House Republicans are waging war against environmental and health regulations. Rep. Kristi Noem's vague flailings on this issue have included her vaunted amendment to prevent the Environmental Protection Agency from passing rules on rural dust. "...[D]ust is a part of rural living," Noem wheezes.
Getting run over by a tractor is also a part of rural living, but that doesn't mean we don't try to prevent it.
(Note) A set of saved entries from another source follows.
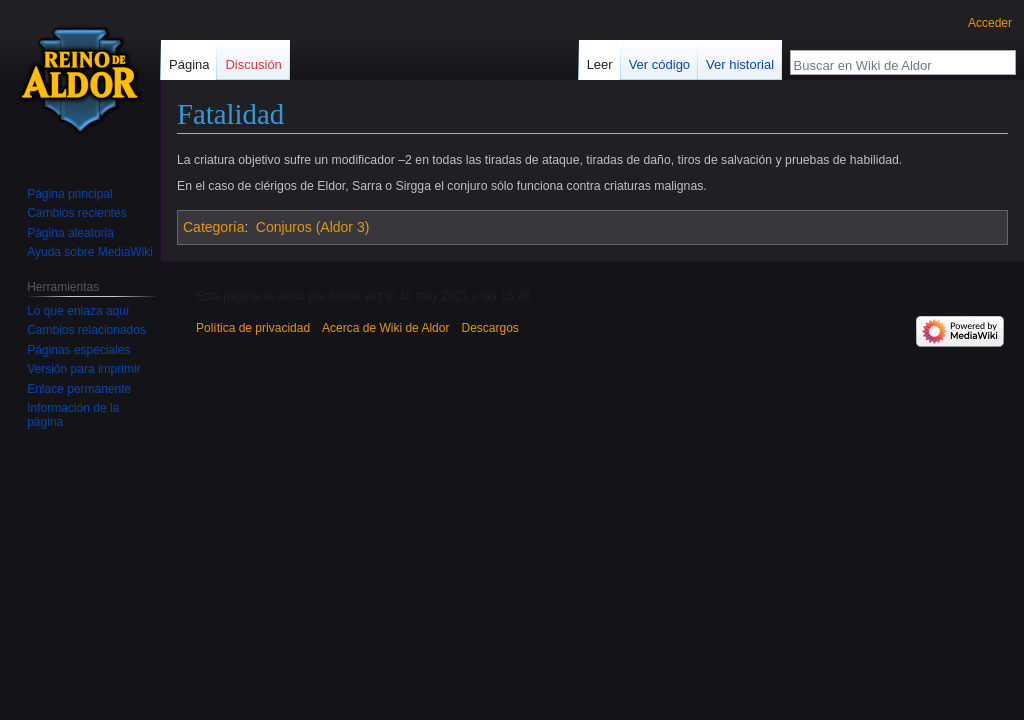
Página (189, 64)
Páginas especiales (78, 350)
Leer (600, 64)
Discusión (253, 64)
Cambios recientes (76, 213)
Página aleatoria (70, 233)
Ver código (659, 64)
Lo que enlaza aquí (78, 311)
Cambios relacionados (86, 330)
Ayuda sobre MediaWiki (90, 252)
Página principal (69, 194)
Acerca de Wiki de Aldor (385, 328)
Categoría (213, 227)
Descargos (489, 328)
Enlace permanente (79, 389)
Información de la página (73, 415)
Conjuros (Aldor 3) (313, 227)
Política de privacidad (253, 328)
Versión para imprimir (83, 369)
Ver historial (740, 64)
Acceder (990, 23)
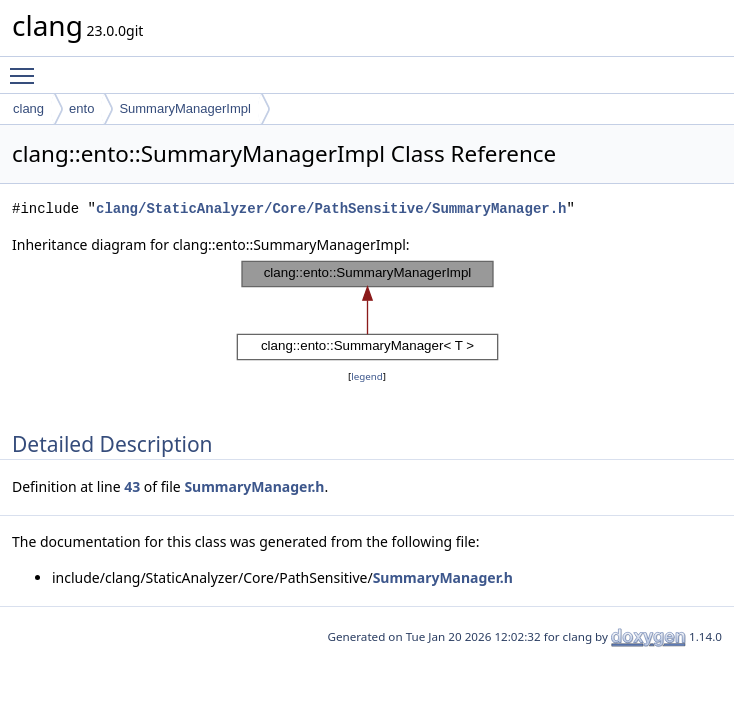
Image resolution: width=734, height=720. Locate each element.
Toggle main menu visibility (27, 67)
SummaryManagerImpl (185, 108)
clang (28, 108)
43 (132, 486)
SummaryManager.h (254, 486)
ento (81, 108)
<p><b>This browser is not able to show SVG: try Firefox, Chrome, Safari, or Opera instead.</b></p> (367, 311)
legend (367, 376)
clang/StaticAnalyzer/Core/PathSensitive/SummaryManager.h (331, 208)
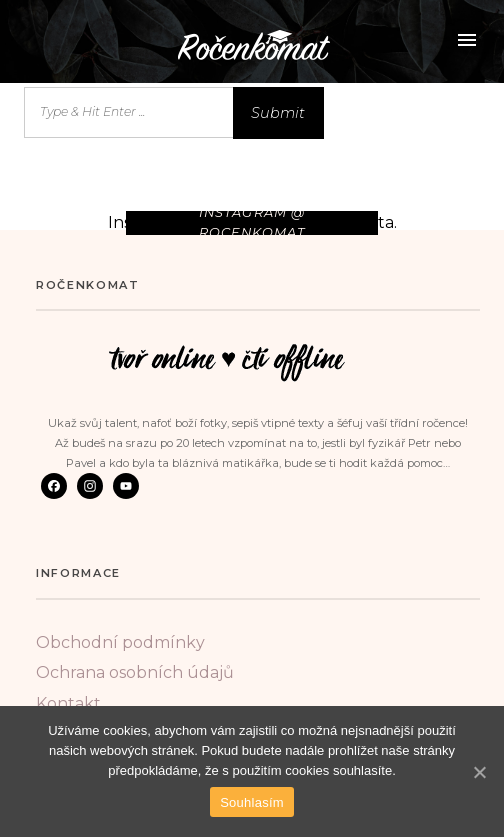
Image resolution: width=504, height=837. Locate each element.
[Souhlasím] (479, 772)
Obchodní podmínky (120, 642)
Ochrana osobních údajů (135, 672)
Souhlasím (252, 802)
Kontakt (68, 703)
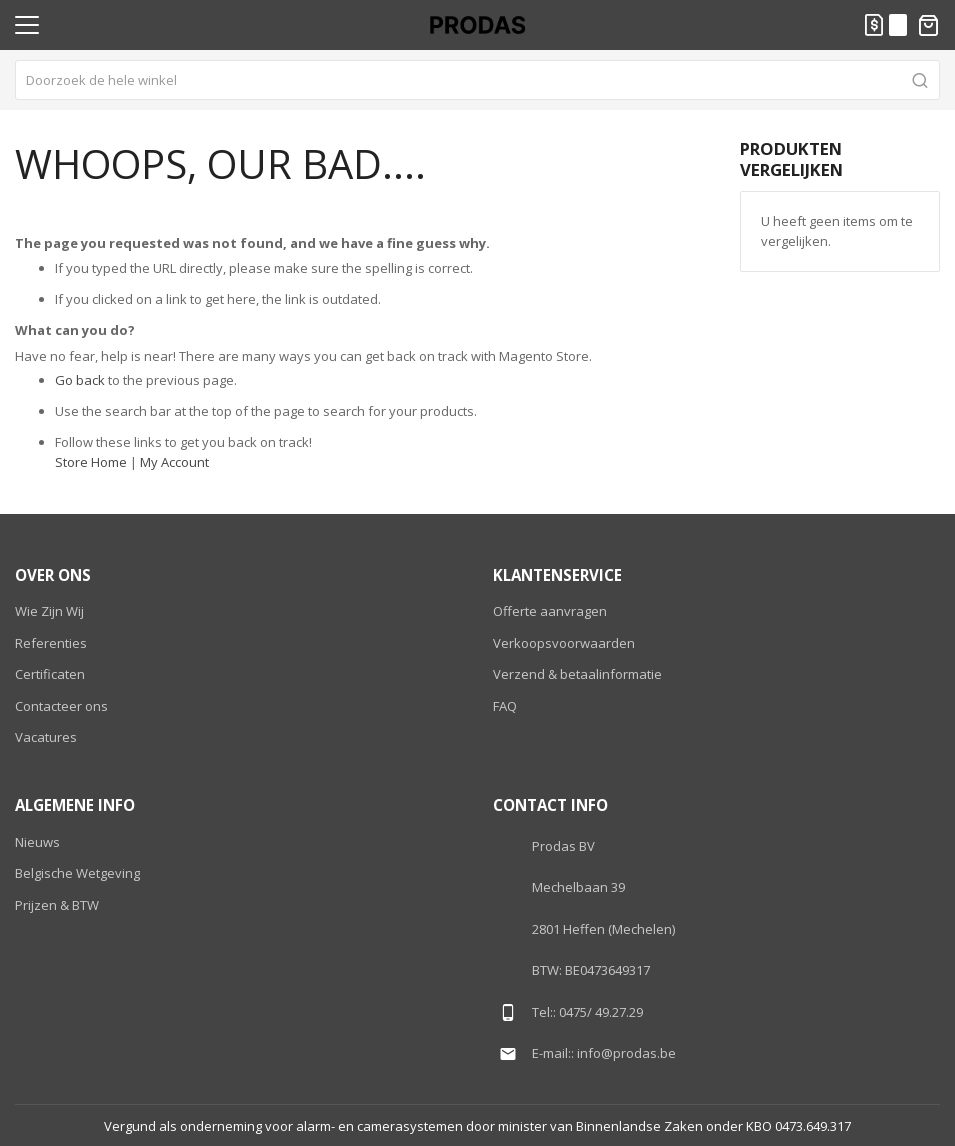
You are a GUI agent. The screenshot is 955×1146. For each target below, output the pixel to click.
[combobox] (477, 80)
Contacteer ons (61, 706)
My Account (174, 462)
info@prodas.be (626, 1053)
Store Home (91, 462)
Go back (80, 380)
A new study from the University of Hawaii Cancer Center says that rural dust may be lethal, too:
As school buses drive down the gravel roads in Dunn County, North Dakota, they stir up more than dirt. The clouds of dust left in their wake contain such high levels of the mineral erionite that those who breathe in the air every day are at an increased risk of developing mesothelioma, a type of cancer of the membranes around the lungs, new research shows. Erionite is a natural mineral fiber that shares similar physical similarities with asbestos. When it's disturbed by human activity, fibers can become airborne and lodge themselves in people's lungs. Over time, the embedded fibers can make cells of the lung grow abnormally, leading to mesothelioma, a form of lung cancer most often associated with the related mineral asbestos ["New Study Finds Cancer-Causing Mineral in U.S. Road Gravel," University of Hawaii Cancer Center, press release, 2011.07.25].
Researchers have linked erionite to mesothelioma in Turkey, where houses have been built with stone containing the mineral. Need we worry?
Erionite is not regulated in the United States, but federal, state, and local agencies are working to reduce current use of erionite, with an eye toward dealing with the erionite gravel already in place. Erionite deposits are present in several U.S. states, including California, Oregon, North and South Dakota, Arizona, and Nevada [Matt Goad, "Miller Presents Study on Erionite Exposure and Mesothelioma," NIEHS: Environmental Factor, January 2011].
I wonder if Rep. Noem is really more afraid of environmental regulations than she is of cancer. I'd rather the EPA be part of rural living than the dust on my road be part of rural dying.